Muchas veces, el Santo Padre nos ha puesto en guardia contra tales ilusiones peligrosas, recordando a los científicos que «la búsqueda de la Verdad, también cuando tiene que ver con una realidad limitada del mundo o del hombre, no termina nunca; envía de nuevo siempre hacia otra cosa que está por encima del objeto de estudio inmediato, hacia los interrogantes que abren el acceso al Misterio» (Discurso en la Universidad de Cracovia, 8 de junio 1997).
Por otra parte, hoy día son muchos los que, perdida incluso la última huella del evento admirable de la Resurrección, eligen como campo de fuga el regreso a la superstición y buscan vencer el sentimiento de soledad y miedo al futuro mediante el recurso a los horóscopos, astrólogos, magos y sectas esotéricas. Se trata de usos muy similares a los del mundo pagano del siglo cuarto.
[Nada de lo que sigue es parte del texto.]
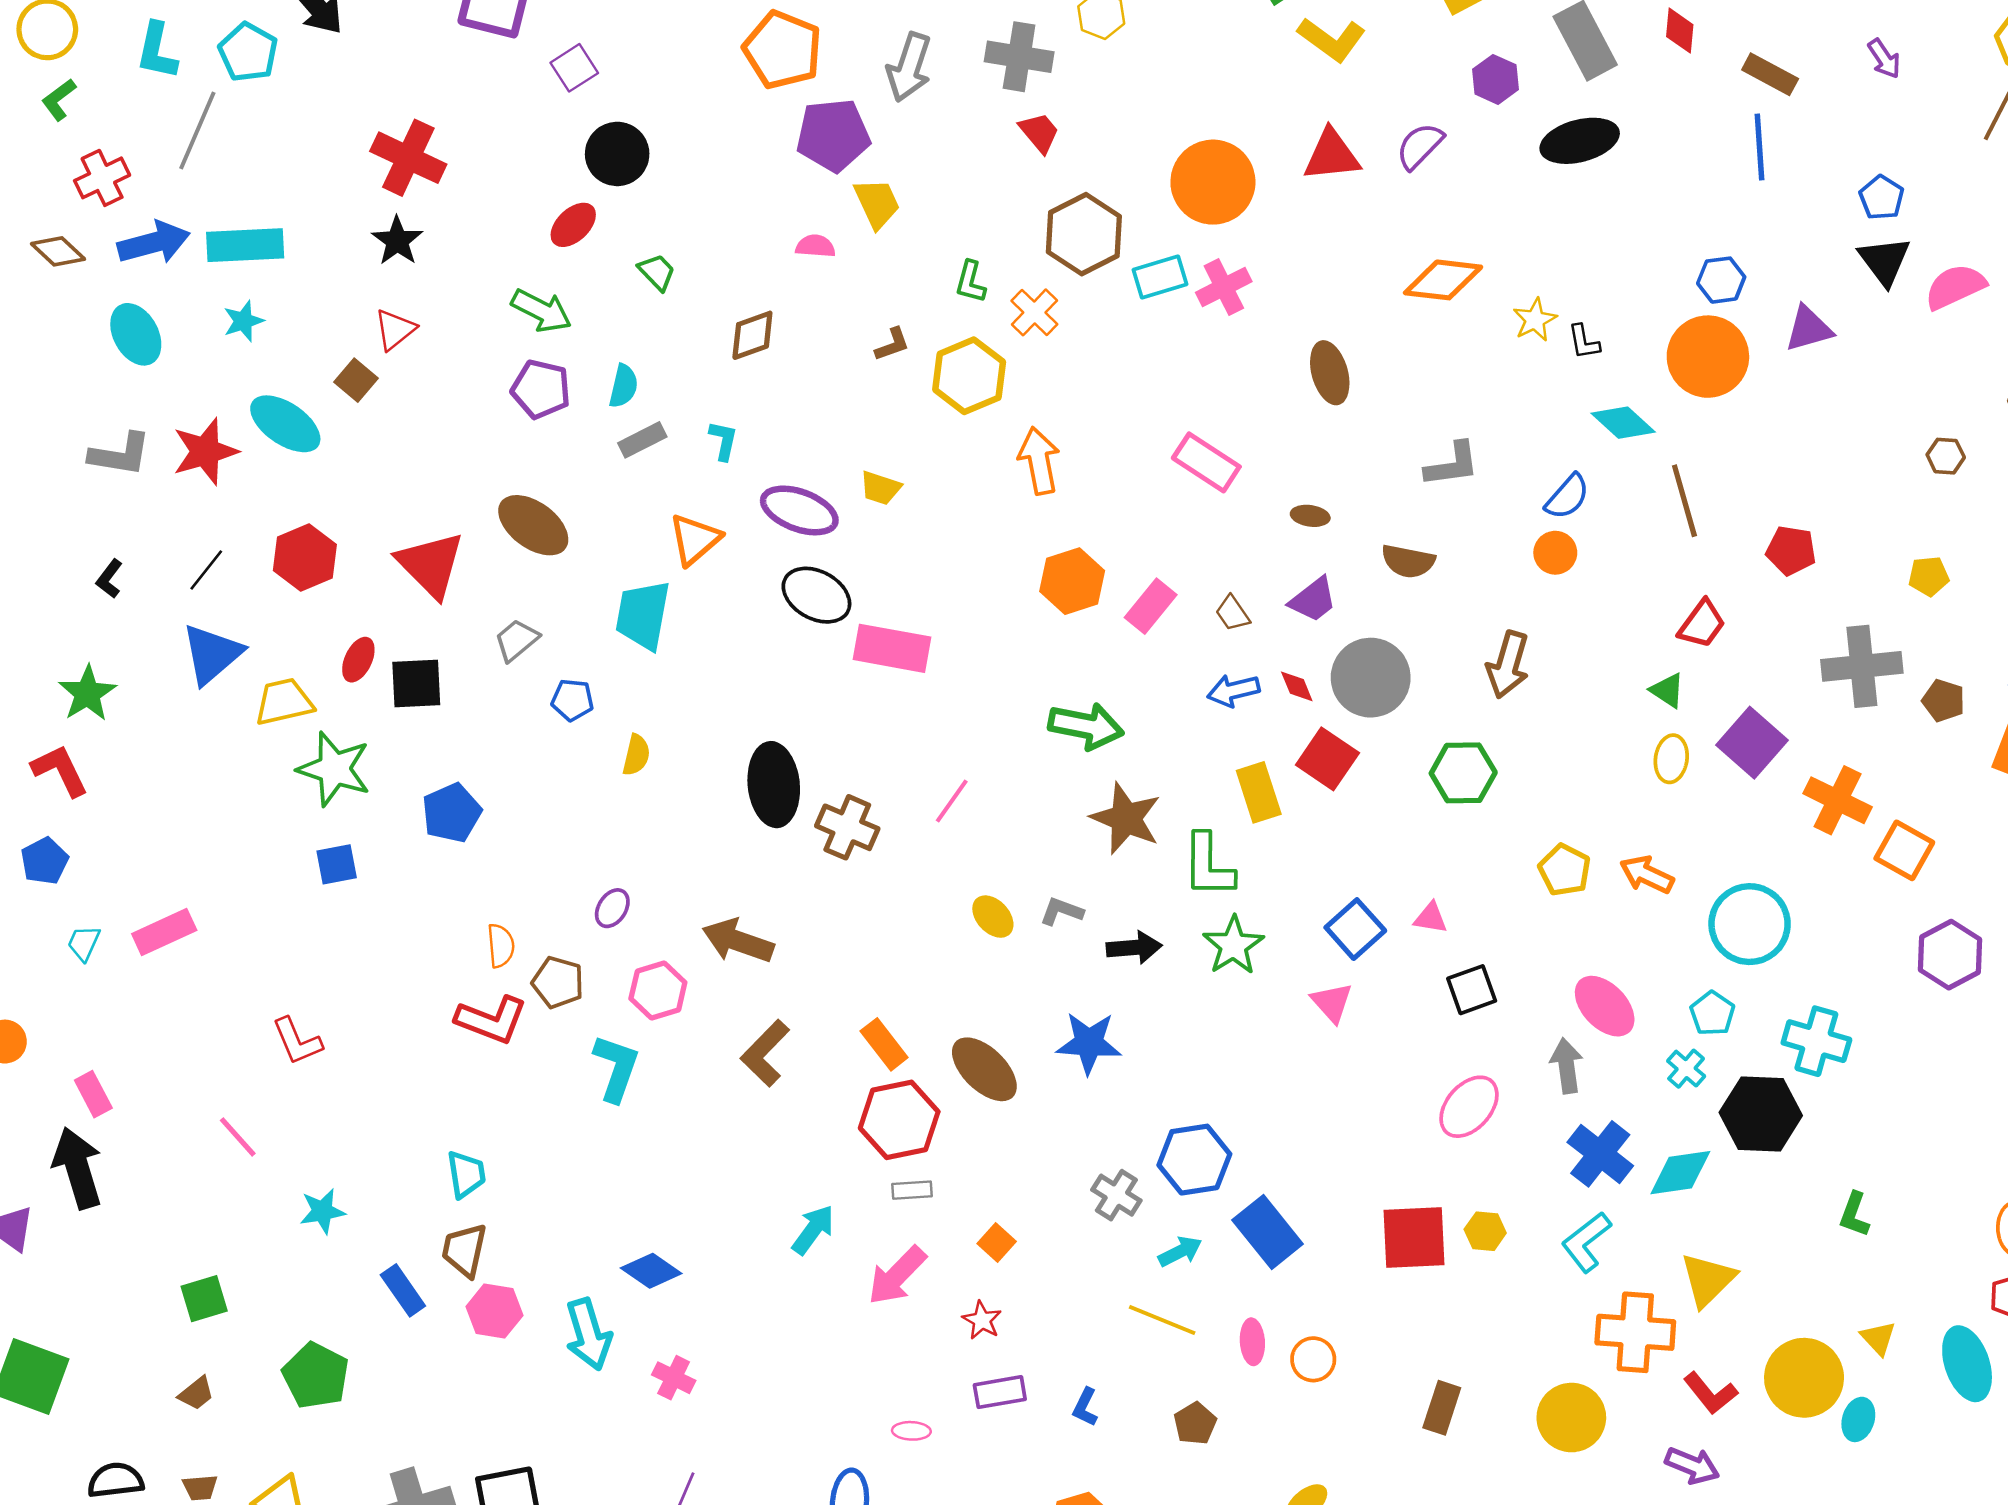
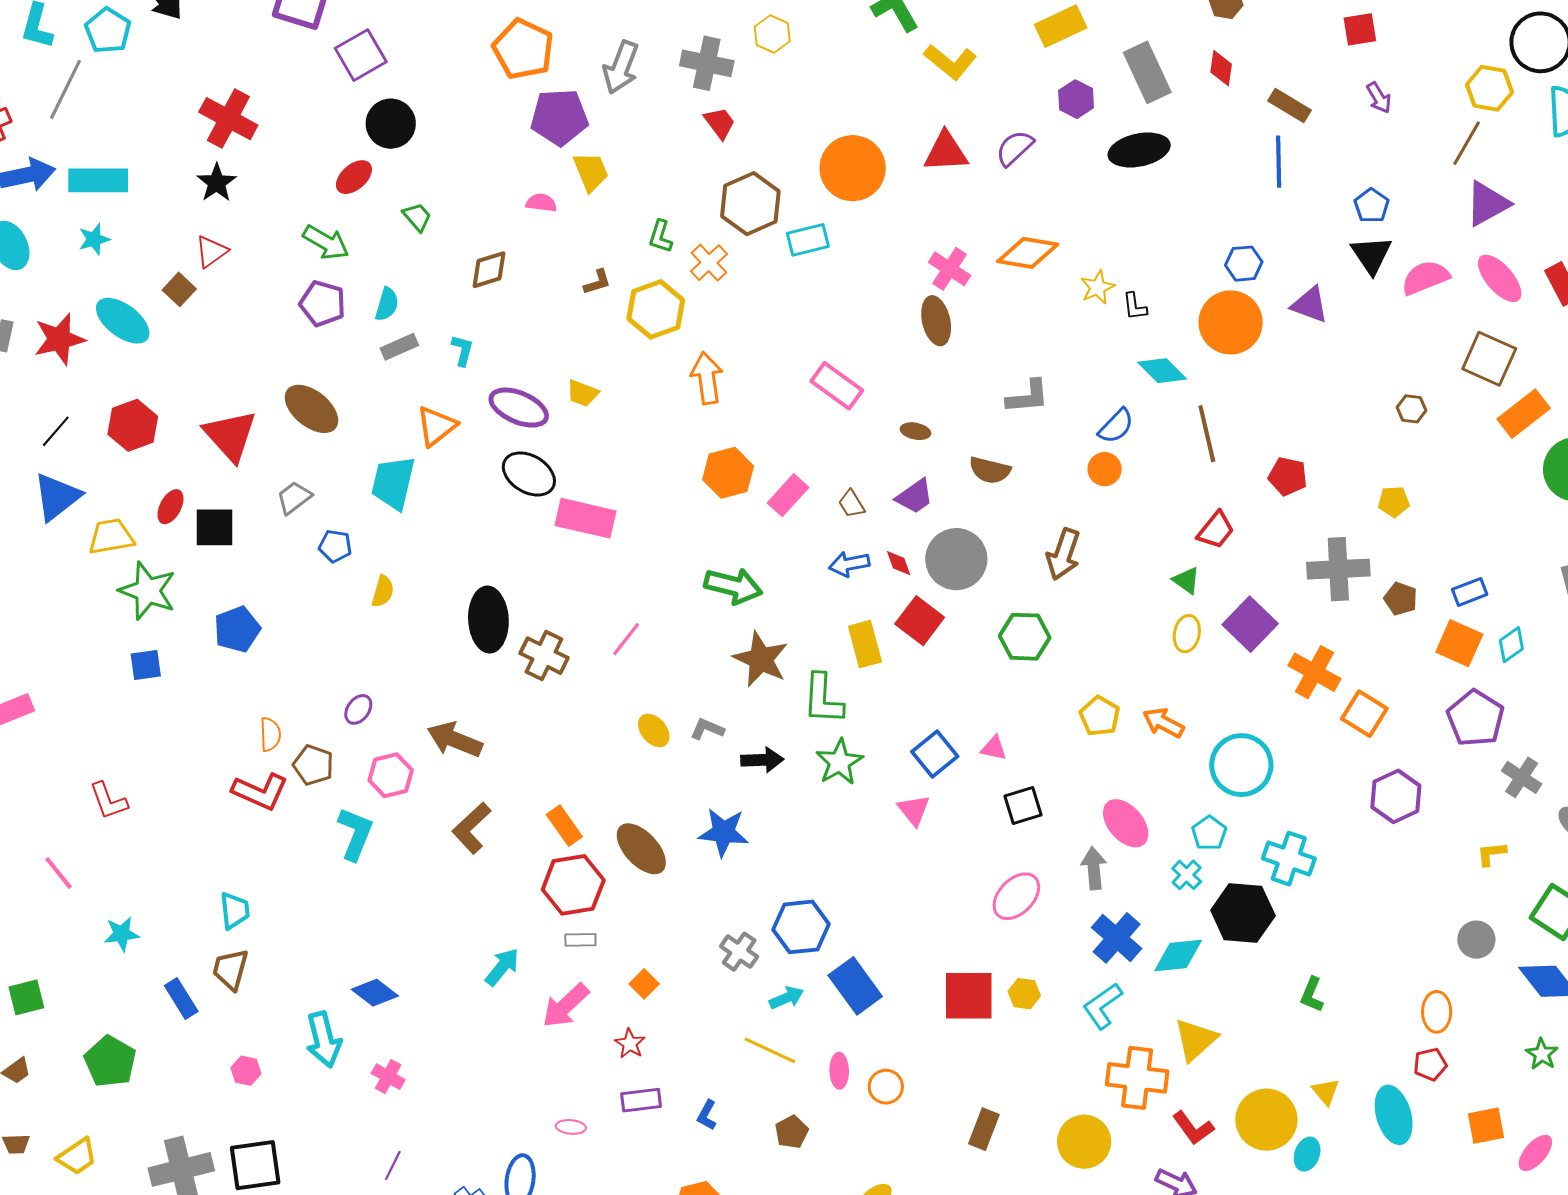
purple square: (574, 68) -> (361, 55), size x1.4
pink cross: (1224, 287) -> (950, 269), moved, turned -33
purple triangle: (1809, 329) -> (1310, 305), turned 33
pink hexagon: (494, 1311) -> (246, 1071), moved, size x0.7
Ya san Agustín alertaba frente a los promotores de tales prácticas y, desenmascarando lo ilusorio de sus previsiones y cálculos, recordaba las palabras de la Escritura: «Si tanto pueden saber acerca de escrutar el universo, ¿cómo es que no han encontrado todavía al Creador?» (Sab 13,9). En la encíclica Fides et Ratio Juan Pablo II ha recordado que «todo hombre insertado en una cultura depende de ella e influye sobre ella. Es a la vez hijo y padre de la cultura en la que está inmerso. En toda las expresiones de su vida, lleva consigo algo que lo distingue en medio de la creación: su apertura constante al misterio y su inagotable deseo de conocer. En consecuencia, toda cultura tiene en sí la posibilidad de acoger la revelación divina» (n. 71). ¿Por qué abandonar entonces la vía maestra? ¿Por qué no reconocer aquello que el hombre más necesita? No se trata del prometeico intento de superar las propias limitaciones, sino del abandono confiado en los brazos de Aquel que ha dicho: «Valor, soy yo, no tengáis miedo» (Mt 14, 27), revelándose como el Misterio bueno, que se ha hecho amigo del hombre hasta la total donación de sí mismo. Mirándole a Él se comprende que en el origen de todo está el amor: es esto el Misterio que crea y gobierna el cosmos entero. Sólo recorriendo este camino es posible vencer la inseguridad que está en el origen de tanta violencia entre los hombres. Sólo así toda investigación acerca del hombre puede afrontar sin preocupación los aspectos misteriosos los acontecimientos y abrir al estupor consciente y agradecido, sin generar angustia. La experiencia enseña cuán insustituible es para la humanidad Aquel que «desvela el hombre al hombre» (Gaudium et spes, 22,a).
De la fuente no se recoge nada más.